Ad avviso del Pretore di Cuneo l'estensione della sottrazione al vincolo paesistico, disposta dalla norma regionale denunciata, contrasterebbe con gli artt. 117 e 25 della Costituzione, perchè comporta una disciplina difforme dai principi fondamentali della legislazione statale, che munisce le zone sottoposte a vincolo di una particolare tutela anche penale (artt. 1-sexies del decreto-legge n. 312 del 1985 e 20, lettera c, della legge n. 47 del 1985).

2. - I due giudizi, avendo ad oggetto la stessa disposizione legislativa e prospettando identiche questioni, vanno riuniti per essere decisi con unica sentenza.

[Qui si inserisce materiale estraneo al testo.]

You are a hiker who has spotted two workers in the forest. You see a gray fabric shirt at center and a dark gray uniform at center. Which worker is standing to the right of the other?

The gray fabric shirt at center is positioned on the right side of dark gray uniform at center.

3. - Le questioni sono fondate.

L'art. 11, lettera a), della legge della Regione Piemonte n.20 del 1989, adottata nell'esercizio delle funzioni trasferite dallo Stato con il d.P.R. 15 gennaio 1972, n. 8 e di quelle delegate dall'art. 82 del d.P.R. n. 616 del 1977, muta sostanzialmente, estendendolo, l'ambito territoriale delle zone di particolare interesse ambientale sottratte al vincolo paesaggistico previsto dalla legge n.1497 del 1939, delimitato dall'art.82, sesto comma, del d.P.R. n. 616 del 1977. Difatti la disposizione censurata, nella parte in cui assimila alle zone territoriali sottratte al vincolo in conformità alla definizione del legislatore statale altre a diverse zone che non presentano necessariamente le medesime caratteristiche o che sono poste al di fuori dei centri edificati perimetrati, limita la tutela paesistica ed ambientale disposta dal legislatore statale con norme dotate di particolare forza vincolante nei confronti della legislazione regionale, in quanto qualificate come norme fondamentali di riforma economico-sociale (art.

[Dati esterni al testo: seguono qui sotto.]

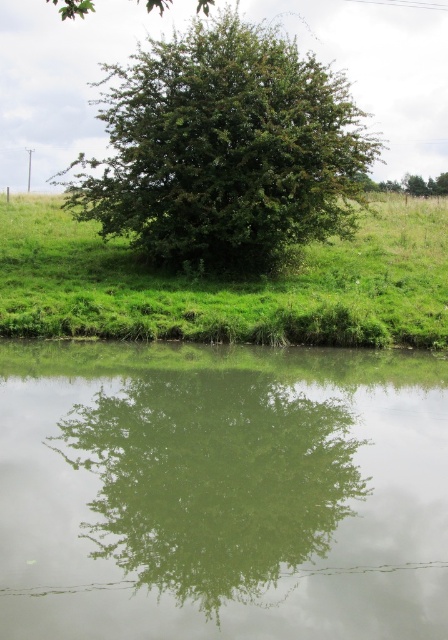 You are standing at the edge of the scene and want to walk towards the green grassy at center. Which direction should you move relative to the green reflective water at center?

To reach the green grassy at center, you should move to the right of the green reflective water at center since the green grassy at center is located to the right of the green reflective water at center. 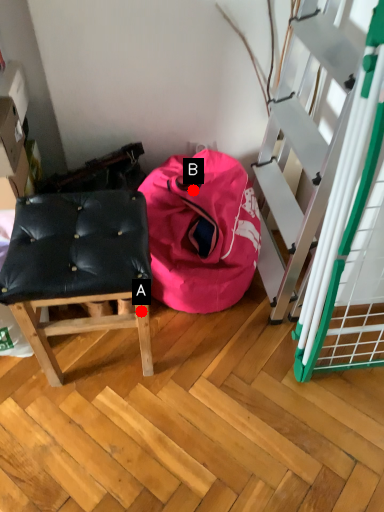 Question: Two points are circled on the image, labeled by A and B beside each circle. Which point is further to the camera?

Choices:
 (A) A is further
 (B) B is further

Answer: (B)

2 della legge n. 431 del 1985), ed alle quali è da riconoscere tale natura. La diversa determinazione operata dal legislatore regionale si pone quindi in contrasto con l'art.117 della Costituzione.

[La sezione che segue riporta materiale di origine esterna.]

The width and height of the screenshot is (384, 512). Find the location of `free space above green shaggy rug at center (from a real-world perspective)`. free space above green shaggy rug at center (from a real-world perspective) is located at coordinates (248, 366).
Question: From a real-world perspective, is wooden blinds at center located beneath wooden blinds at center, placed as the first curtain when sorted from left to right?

Deve essere pertanto dichiarata, con riferimento a tale parametro di giudizio, rimanendo assorbito ogni altro profilo, l'illegittimità costituzionale dell'art. 11, lettera a), della legge regionale del Piemonte n. 20 del 1989, nella parte in cui prevede che non si applica il vincolo posto dall'art. 1 della legge 8 agosto 1985, n. 431 "nelle zone assimilate alle zone "A" e "B" del D.M. 2 aprile 1968, n. 1444 e cioé nei centri edificati, nei nuclei minori, nelle aree sia residenziali che produttive a capacità insediativa esaurita o residua e in quelle di completamento così definiti nei Piani Regolatori approvati ai sensi del titolo III della legge regionale 5 dicembre 1977, n. 56 e successive modificazioni ed integrazioni".

 

PER QUESTI MOTIVI

LA CORTE COSTITUZIONALE

 

riuniti i giudizi, dichiara l'illegittimità costituzionale dell'art.11, lettera a), della legge regionale del Piemonte 3 aprile 1989, n. 20 (Norme in materia di beni culturali, ambientali e paesistici), limitatamente all'inciso: "nelle zone assimilate alle zone "A" e "B" del D.M. 2 aprile 1968, n. 1444 e cioé nei centri edificati, nei nuclei minori, nelle aree sia residenziali che produttive a capacità insediativa esaurita o residua e in quelle di completamento così definiti nei Piani Regolatori approvati ai sensi del titolo III della legge regionale 5 dicembre 1977, n. 56 e successive modificazioni ed integrazioni".

Così deciso in Roma, nella sede della Corte costituzionale, Palazzo della Consulta, il

Francesco Paolo CASAVOLA, Presidente

Cesare MIRABELLI, Redattore

Depositata in cancelleria il 31/03/1994.